## How do you take the complement of a regular language?

The complement of a DFA can be obtained by making the non-final states as final states and vice-versa. The language accepted by the complemented DFA L2 is the complement of the language L1. Lets first draw the DFA for L1 that accepts the strings of even length.

## Why is the complement of a regular language regular?

Remark 2: Since a language is regular if and only if it is accepted by some NFA, the complement of a regular language is also regular. Langauges are sets. Therefore all the properties of sets are inherited by languages. In particular De Morgan’s law also applies to languages.

**Is regular language closed under complement?**

The set of regular languages is closed under complementation. The complement of language L, written L, is all strings not in L but with the same alphabet.

**Why are regular languages closed under complement?**

Regular Languages are closed under complementation, i.e., if L is regular then L = Σ∗ \ L is also regular. Proof. If L is regular, then there is a DFA M = (Q,Σ, δ, q0,F) such that L = L(M). Then, M = (Q,Σ, δ, q0,Q \ F) (i.e., switch accept and non-accept states) accepts L.

### What is the complement of the language?

Defination: The complement of a language is defined in terms of set difference from Σ* (sigma star). that is L’ = Σ* – L. And the complement language (L’) of L has all strings from Σ* (sigma star) except the strings in L. Σ* is all possible strings over the alphabet Σ.

### Which language is accepted by finite automata?

Alternatively, a regular language can be defined as a language recognized by a finite automaton. The equivalence of regular expressions and finite automata is known as Kleene’s theorem (after American mathematician Stephen Cole Kleene).

**How do you prove a language is regular?**

To prove if a language is a regular language, one can simply provide the finite state machine that generates it. If the finite state machine for a given language is not obvious (and this might certainly be the case if a language is, in fact, non-regular), the pumping lemma for regular languages is a useful tool.

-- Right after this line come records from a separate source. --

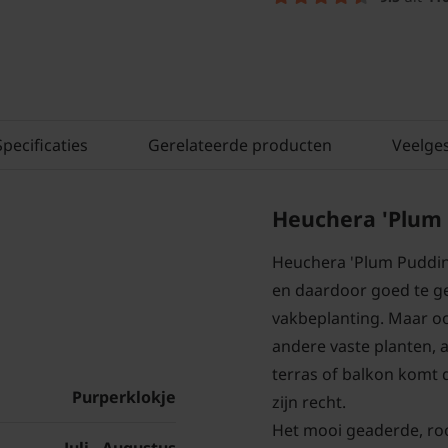
Specificaties
Gerelateerde producten
Veelge
Heuchera 'Plum 
Heuchera 'Plum Puddin
en daardoor goed te g
vakbeplanting. Maar oo
andere vaste planten, a
terras of balkon komt 
Purperklokje
zijn recht.
Het mooi geaderde, roo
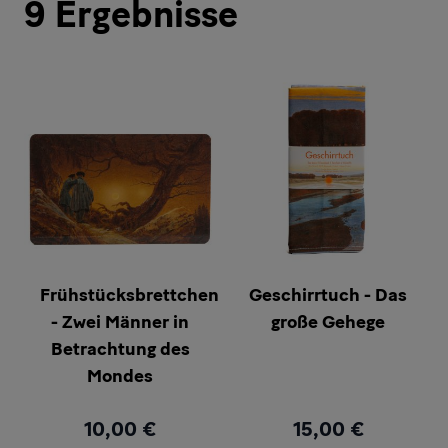
9
Ergebnisse
Frühstücksbrettchen
Geschirrtuch - Das
- Zwei Männer in
große Gehege
Betrachtung des
Mondes
10,00 €
15,00 €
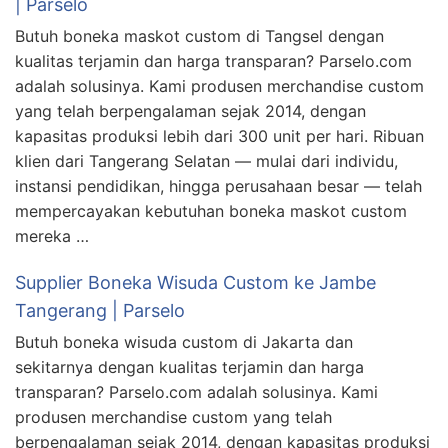
| Parselo
Butuh boneka maskot custom di Tangsel dengan
kualitas terjamin dan harga transparan? Parselo.com
adalah solusinya. Kami produsen merchandise custom
yang telah berpengalaman sejak 2014, dengan
kapasitas produksi lebih dari 300 unit per hari. Ribuan
klien dari Tangerang Selatan — mulai dari individu,
instansi pendidikan, hingga perusahaan besar — telah
mempercayakan kebutuhan boneka maskot custom
mereka …
Supplier Boneka Wisuda Custom ke Jambe
Tangerang | Parselo
Butuh boneka wisuda custom di Jakarta dan
sekitarnya dengan kualitas terjamin dan harga
transparan? Parselo.com adalah solusinya. Kami
produsen merchandise custom yang telah
berpengalaman sejak 2014, dengan kapasitas produksi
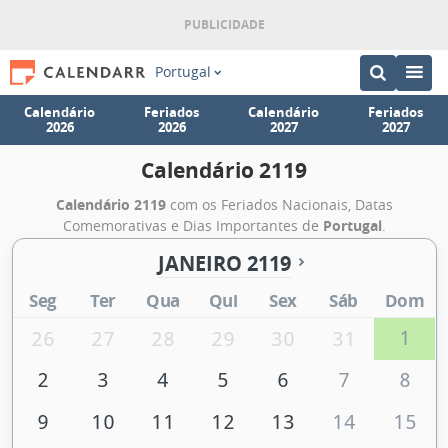
Portugal
Calendário
Feriados
Calendário
Feriados
2026
2026
2027
2027
Calendário 2119
Calendário 2119
com os Feriados Nacionais, Datas
Comemorativas e Dias Importantes de
Portugal
.
JANEIRO 2119
Seg
Ter
Qua
Qui
Sex
Sáb
Dom
1
26
27
28
29
30
31
2
3
4
5
6
7
8
9
10
11
12
13
14
15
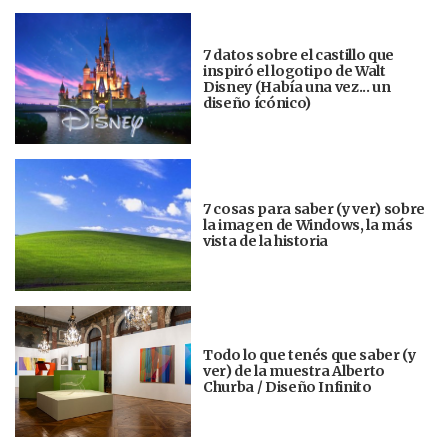
7 datos sobre el castillo que
inspiró el logotipo de Walt
Disney (Había una vez... un
diseño ícónico)
7 cosas para saber (y ver) sobre
la imagen de Windows, la más
vista de la historia
Todo lo que tenés que saber (y
ver) de la muestra Alberto
Churba / Diseño Infinito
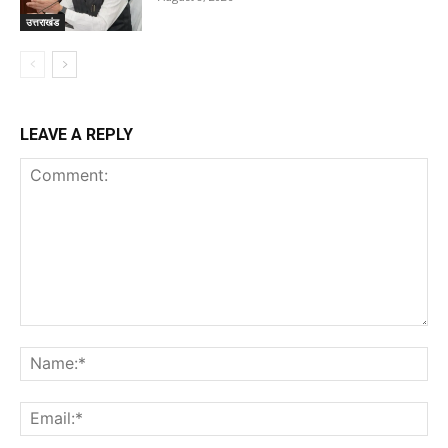
उत्तराखंड
LEAVE A REPLY
Comment:
Na
Ema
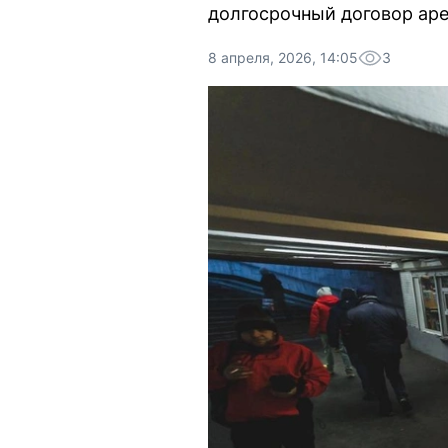
долгосрочный договор аре
8 апреля, 2026, 14:05
3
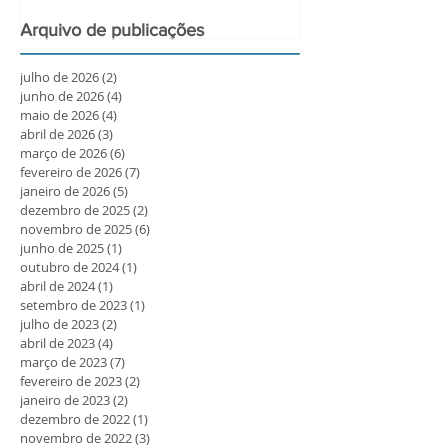
Arquivo de publicações
julho de 2026
(2)
2 posts
junho de 2026
(4)
4 posts
maio de 2026
(4)
4 posts
abril de 2026
(3)
3 posts
março de 2026
(6)
6 posts
fevereiro de 2026
(7)
7 posts
janeiro de 2026
(5)
5 posts
dezembro de 2025
(2)
2 posts
novembro de 2025
(6)
6 posts
junho de 2025
(1)
1 post
outubro de 2024
(1)
1 post
abril de 2024
(1)
1 post
setembro de 2023
(1)
1 post
julho de 2023
(2)
2 posts
abril de 2023
(4)
4 posts
março de 2023
(7)
7 posts
fevereiro de 2023
(2)
2 posts
janeiro de 2023
(2)
2 posts
dezembro de 2022
(1)
1 post
novembro de 2022
(3)
3 posts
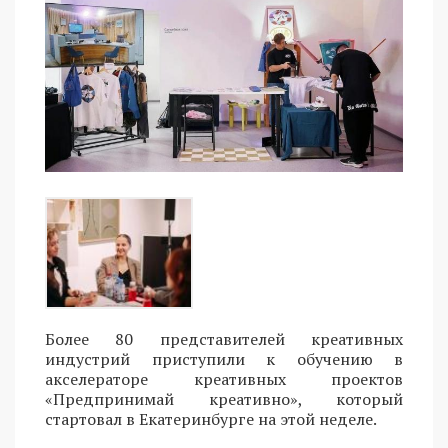
Более 80 представителей креативных
индустрий приступили к обучению в
акселераторе креативных проектов
«Предпринимай креативно», который
стартовал в Екатеринбурге на этой неделе.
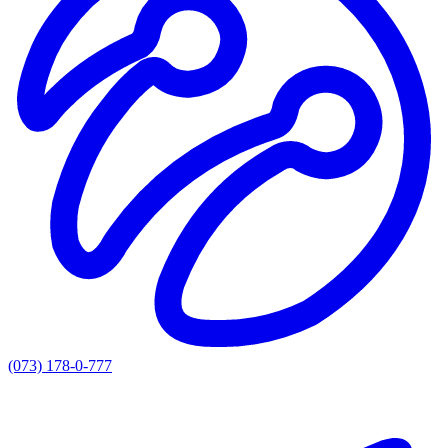
(073) 178-0-777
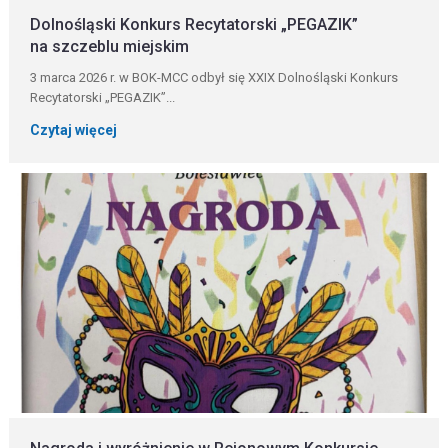
Dolnośląski Konkurs Recytatorski „PEGAZIK”
na szczeblu miejskim
3 marca 2026 r. w BOK-MCC odbył się XXIX Dolnośląski Konkurs
Recytatorski „PEGAZIK”...
Czytaj więcej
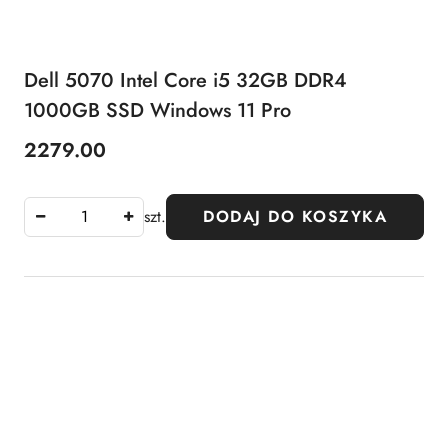
Dell 5070 Intel Core i5 32GB DDR4
1000GB SSD Windows 11 Pro
2279.00
Cena:
szt.
DODAJ DO KOSZYKA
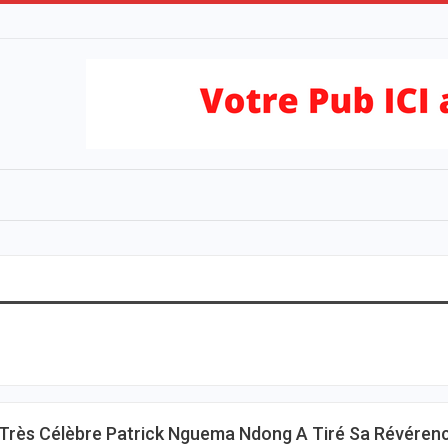
 Très Célèbre Patrick Nguema Ndong A Tiré Sa Révéren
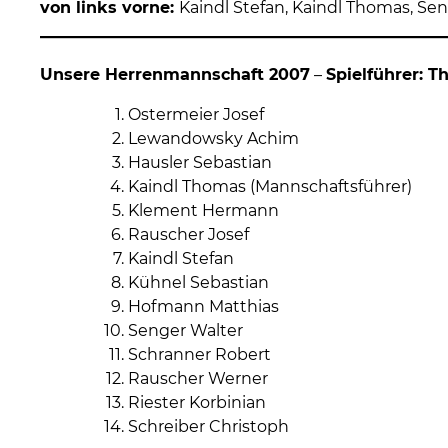
von links vorne:
Kaindl Stefan, Kaindl Thomas, Se
Unsere Herrenmannschaft 2007
–
Spielführer: 
Ostermeier Josef
Lewandowsky Achim
Hausler Sebastian
Kaindl Thomas (Mannschaftsführer)
Klement Hermann
Rauscher Josef
Kaindl Stefan
Kühnel Sebastian
Hofmann Matthias
Senger Walter
Schranner Robert
Rauscher Werner
Riester Korbinian
Schreiber Christoph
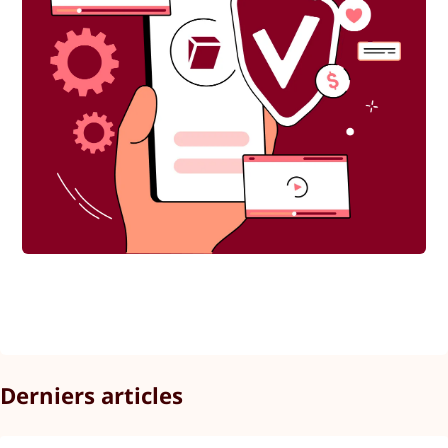
Derniers articles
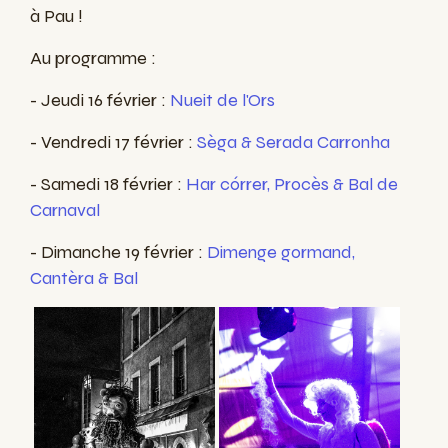
à Pau !
Au programme :
- Jeudi 16 février :
Nueit de l'Ors
- Vendredi 17 février :
Sèga & Serada Carronha
- Samedi 18 février :
Har córrer, Procès & Bal de
Carnaval
- Dimanche 19 février :
Dimenge gormand,
Cantèra & Bal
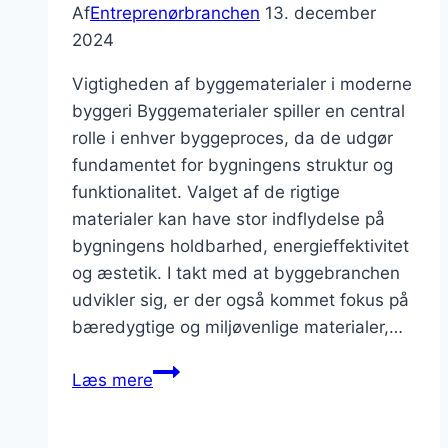
Af
Entreprenørbranchen
13. december
2024
Vigtigheden af byggematerialer i moderne
byggeri Byggematerialer spiller en central
rolle i enhver byggeproces, da de udgør
fundamentet for bygningens struktur og
funktionalitet. Valget af de rigtige
materialer kan have stor indflydelse på
bygningens holdbarhed, energieffektivitet
og æstetik. I takt med at byggebranchen
udvikler sig, er der også kommet fokus på
bæredygtige og miljøvenlige materialer,…
Vigtigheden
Læs mere
af
byggematerialer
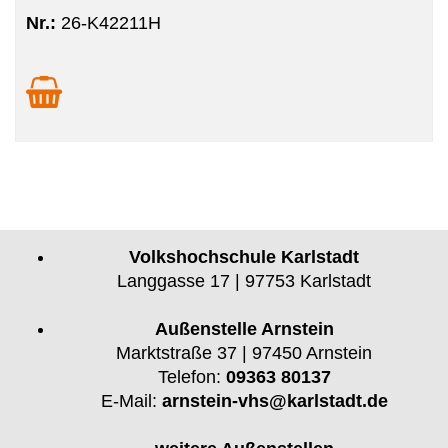
Nr.:
26-K42211H
Volkshochschule Karlstadt
Langgasse 17 | 97753 Karlstadt
Außenstelle Arnstein
Marktstraße 37 | 97450 Arnstein
Telefon:
09363 80137
E-Mail:
arnstein-vhs@karlstadt.de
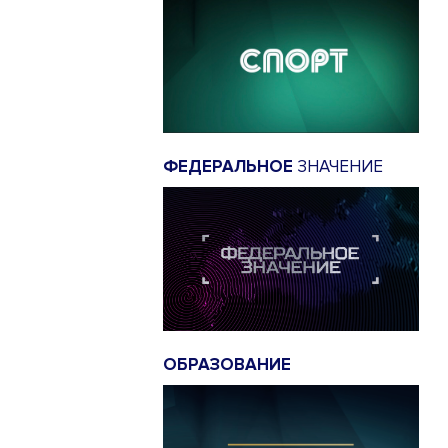
ФЕДЕРАЛЬНОЕ
ЗНАЧЕНИЕ
ОБРАЗОВАНИЕ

**Is the family of regular languages closed under infinite intersection?**

Each one is regular because it only contains one string. But the infinite union is the set {0i1i | i>=0} which we know is not regular. So the infinite union cannot be closed for regular languages.

#### What is meant by NFA?

NFA stands for non-deterministic finite automata. It is easy to construct an NFA than DFA for a given regular language. The finite automata are called NFA when there exist many paths for specific input from the current state to the next state. Every NFA is not DFA, but each NFA can be translated into DFA.

#### Can an infinite language be regular?

In the end, you can create infinite languages using finite descriptions (a regular expression). A finite language is a language containing a finite number of words. The simplest cases are those containing no words at all, the empty string, and a single string consisting of a single symbol (e.g. a in your example).

**Which type of language is accepted by PDA?**

The languages which can be accepted by PDA are called context-free languages (CFL), denoted by LCF. Diagrammatically, a PDA is a finite state automaton (see Fig. 5.1), with memories (push-down stacks).

**Is a * regular language?**

If a and b are regular expression, ab (concatenation of a and b) is also regular. If a is regular expression, a* (0 or more times a) is also regular. {a, ab, abb, abbb, abbbb,….} Regular Grammar : A grammar is regular if it has rules of form A -> a or A -> aB or A -> ɛ where ɛ is a special symbol called NULL.

## Why is the complement of a regular language still a?

Why is the complement of a regular language still a regular language? According to my textbook, the complement of L1 = A* – L1 is a regular language as long as L1 is a regular language. Doesn’t A* also include Context Free languages, Context Sensitive languages, and Recursively Enumerable languages?

## Which is a regular without complement without automata?

If you can show the intersection is a regular without complement and without automata that would be good as well. Alphabet Σ set of symbols, final. Word w finite concatenation of symbols from Σ and final. Sigma Kleene star Σ ∗ all words with symbols from Σ including ε the empty string. Language L subset of Σ ∗. Let L M be languages under Σ.

**Which is the most restricted type of language?**

As discussed in Chomsky Hierarchy, Regular Languages are the most restricted types of languages and are accepted by finite automata. Regular Expressions are used to denote regular languages.

**When are two regular expressions are the same?**

Note : Two regular expressions are equivalent if languages generated by them are same. For example, (a+b*)* and (a+b)* generate same language. For example, (a+b*)* and (a+b)* generate same language. Every string which is generated by (a+b*)* is also generated by (a+b)* and vice versa.